As parent I really try to stick to the philosophy of getting kids to do what they are capable of for themselves. Our son was completely capable of sorting out the Uni Open Days, but it just wasn’t happening.
At this stage he really didn’t know what he wanted to do at uni, so I weighed up and felt the best approach was for me to give him a push in the right direction and help him plan and organise attending the Open Uni Days. This is what we did.
Find out when the Uni Open Days are
There are a huge number of Uni Open Days. VTAC has a comprehensive list of Uni Open Days all around Victoria.
This is the Uni Open Day season for Victoria in 2016:
Often there are more than one on any given day, so you need to make a choice about whether you will do both or not. I think this is a key reason to encourage kids to attend Uni Open Days in Year 11 and Year 12.
Last year Monash and Swinburne had their Uni Open Days on the same day. Our son went to Swinburne last year, so will go to Monash this year.
He decided which Uni Open Days he wanted to attend and then it was on to planning what he would do when he went.
Use the online planners
The online planners provided by the universities are an excellent tool and really allow you to focus on key areas of interest. There is so much on at Uni Open Days that it can be overwhelming to work out what sessions to attend.
The Monash planner for example lets you enter key interest areas and the types of activities they are interested in:
Once they have chosen the sessions they want to attend, they can add them to a plan and then it creates a schedule for their Uni Open Day visit.

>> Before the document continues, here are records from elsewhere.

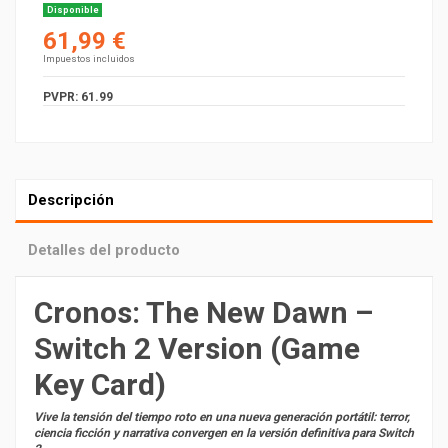
Disponible
61,99 €
Impuestos incluidos
PVPR: 61.99
Descripción
Detalles del producto
Cronos: The New Dawn –
Switch 2 Version (Game
Key Card)
Vive la tensión del tiempo roto en una nueva generación portátil: terror,
ciencia ficción y narrativa convergen en la versión definitiva para Switch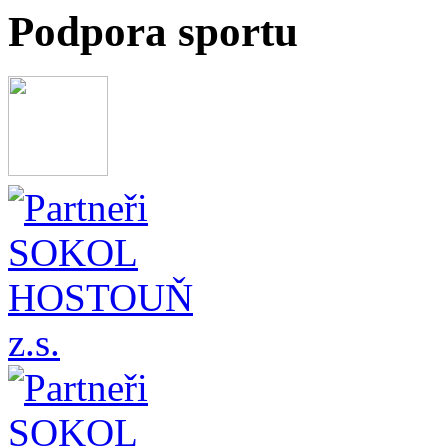
Podpora sportu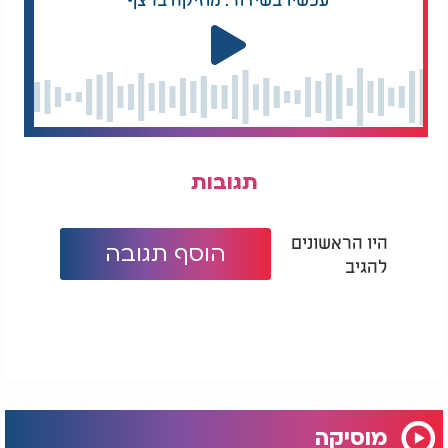
תגובות
היו הראשונים
הוסף תגובה
להגיב
מוסיקה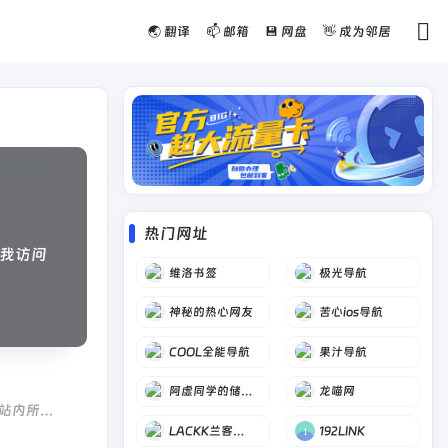
🌏 翻译
📫 邮箱
💾 网盘
👋 成为邻居
热门网址
我访问
维洛书签
极光导航
神秘的热心网友
苦心ios导航
COOL全能导航
果汁导航
阿虚同学的储物间
龙喵网
,站内所有
LACKK兰客导航
192LINK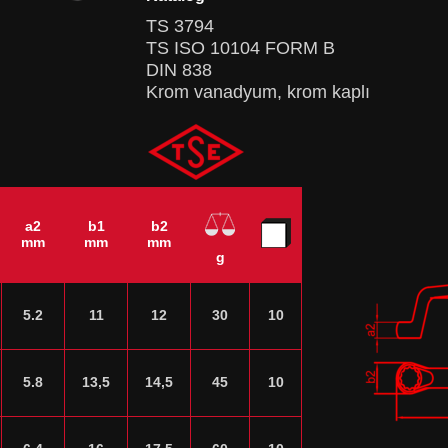
TS 3794
TS ISO 10104 FORM B
DIN 838
Krom vanadyum, krom kaplı
a2
b1
b2
mm
mm
mm
g
5.2
11
12
30
10
5.8
13,5
14,5
45
10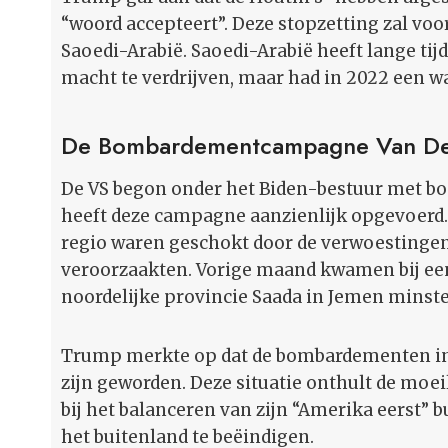
“woord accepteert”. Deze stopzetting zal voo
Saoedi-Arabië. Saoedi-Arabië heeft lange ti
macht te verdrijven, maar had in 2022 een w
De Bombardementcampagne Van De V
De VS begon onder het Biden-bestuur met 
heeft deze campagne aanzienlijk opgevoerd.
regio waren geschokt door de verwoestingen
veroorzaakten. Vorige maand kwamen bij ee
noordelijke provincie Saada in Jemen minst
Trump merkte op dat de bombardementen in 
zijn geworden. Deze situatie onthult de mo
bij het balanceren van zijn “Amerika eerst” b
het buitenland te beëindigen.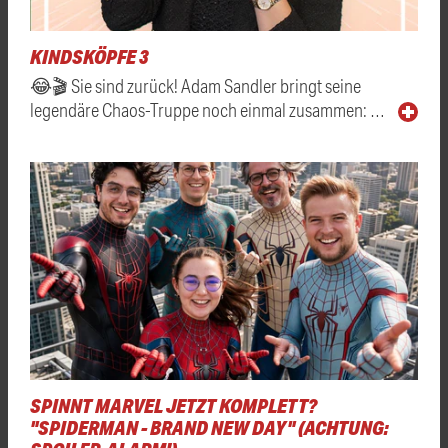
KINDSKÖPFE 3
😂🎬 Sie sind zurück! Adam Sandler bringt seine
legendäre Chaos-Truppe noch einmal zusammen: …
SPINNT MARVEL JETZT KOMPLETT?
"SPIDERMAN - BRAND NEW DAY" (ACHTUNG: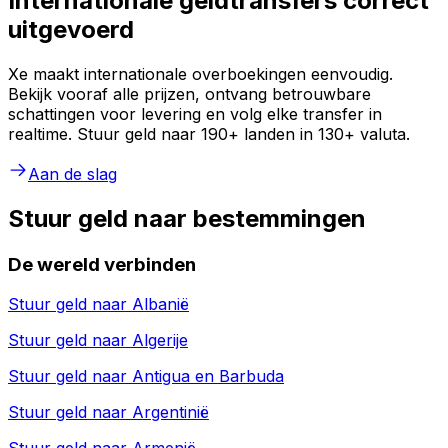
Internationale geldtransfers correct
uitgevoerd
Xe maakt internationale overboekingen eenvoudig.
Bekijk vooraf alle prijzen, ontvang betrouwbare
schattingen voor levering en volg elke transfer in
realtime. Stuur geld naar 190+ landen in 130+ valuta.
Aan de slag
Stuur geld naar bestemmingen
De wereld verbinden
Stuur geld naar
Albanië
Stuur geld naar
Algerije
Stuur geld naar
Antigua en Barbuda
Stuur geld naar
Argentinië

Before our son attended the Uni Open Days last year, he had a super vague idea of what he might like to do. This of course makes choosing sessions to attend a little trickier.

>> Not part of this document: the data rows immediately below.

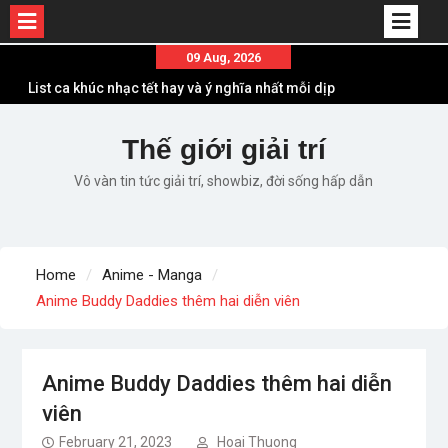
Skip
09 Aug, 2026
to
List ca khúc nhạc tết hay và ý nghĩa nhất mỗi dịp
content
xuân về
Em ơi lên phố – Minh Vương: Màn comeback
Thế giới giải trí
“ngoạn mục” với triệu view
Vô vàn tin tức giải trí, showbiz, đời sống hấp dẫn
Những ca khúc nhạc xuân “sặc mùi” quảng cáo
nhưng vẫn ấn tượng
Lời bài hát Làm Gì Phải Hốt – Sản phẩm âm nhạc
chất lượng chuẩn chất JustaTee
Home
Anime - Manga
Lời bài hát Chúng Ta của Hiện Tại – Sơn Tùng M-
Anime Buddy Daddies thêm hai diễn viên
TP – Full lyrics bản chuẩn
Anime Buddy Daddies thêm hai diễn
viên
February 21, 2023
Hoai Thuong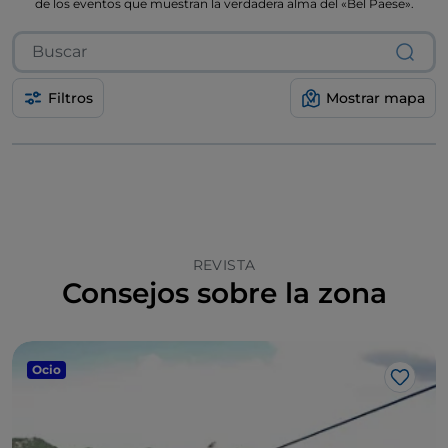
de los eventos que muestran la verdadera alma del «Bel Paese».
Filtros
Mostrar mapa
REVISTA
Consejos sobre la zona
Ocio
Me gu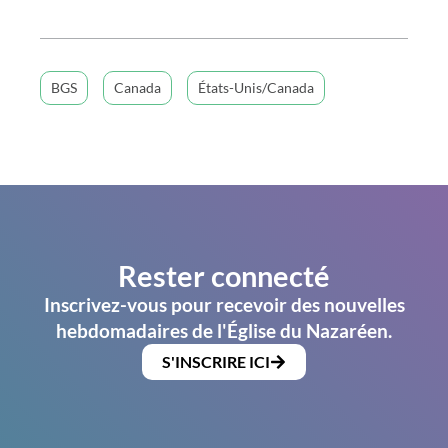
BGS
Canada
États-Unis/Canada
Rester connecté
Inscrivez-vous pour recevoir des nouvelles
hebdomadaires de l'Église du Nazaréen.
S'INSCRIRE ICI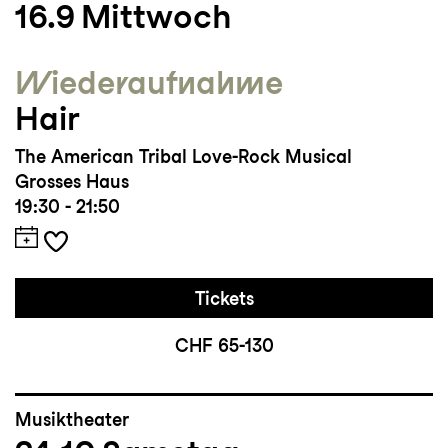
16.9
Mittwoch
Wieder­aufnahme
Hair
The American Tribal Love-Rock Musical
Grosses Haus
19:30 - 21:50
Tickets
CHF 65-130
Musiktheater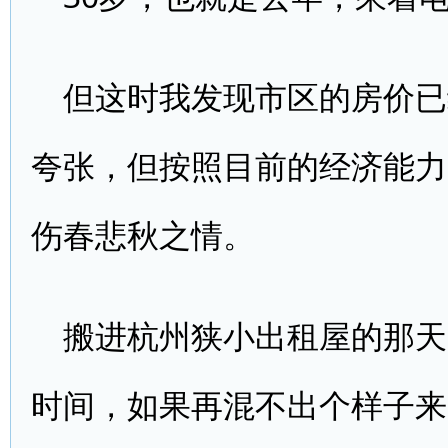
但这时我发现市区的房价已
夸张，但按照目前的经济能力
伤春悲秋之情。
搬进杭州狭小出租屋的那天，
时间，如果再混不出个样子来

When working on the plan for the days, I suggested to him to try a mix of things. For one open day we ended up choosing three sessions all roughly in the Info tech area, but they were all quite different. He hated one of them, felt one of them was too techy and really liked the other. By choosing a range of sessions it actually helped narrow down his area of interest.
We did do an even broader version of this for another Uni Open Day, with a session outside his area of interest completely but he ended not attending that – you can only try!
Help them get there, but let them do it on their own
To remove any barrier to going we decided that we would take him and pick him up when possible from the Uni Open Days. He gets public transport to school every day and is very capable of navigating the public transport system, but to show our support and encouragement for attending we felt this worked best for us.
Once he knew where he was and where he had to go, we let him do the sessions on his own. I know many parents do go with their kids, so you need to think about what will work best for your child.
Encourage them to get an overall feel for the Uni
There is much more to Uni than just classes, so we encouraged him to get an overall feel for the places he attended. We gave him money to buy some lunch and made sure there was time between sessions so he could take in everything else that was going on. Doing this at one particular uni meant he came home and said he couldn’t see himself going there – further narrowing down his choices!
Uni Open Days can really help students narrow down their area of interests and determine the type of courses and campuses that will suit them. For those kids who aren’t keen, assisting them with the planning component can help get them out of the house and onto campus.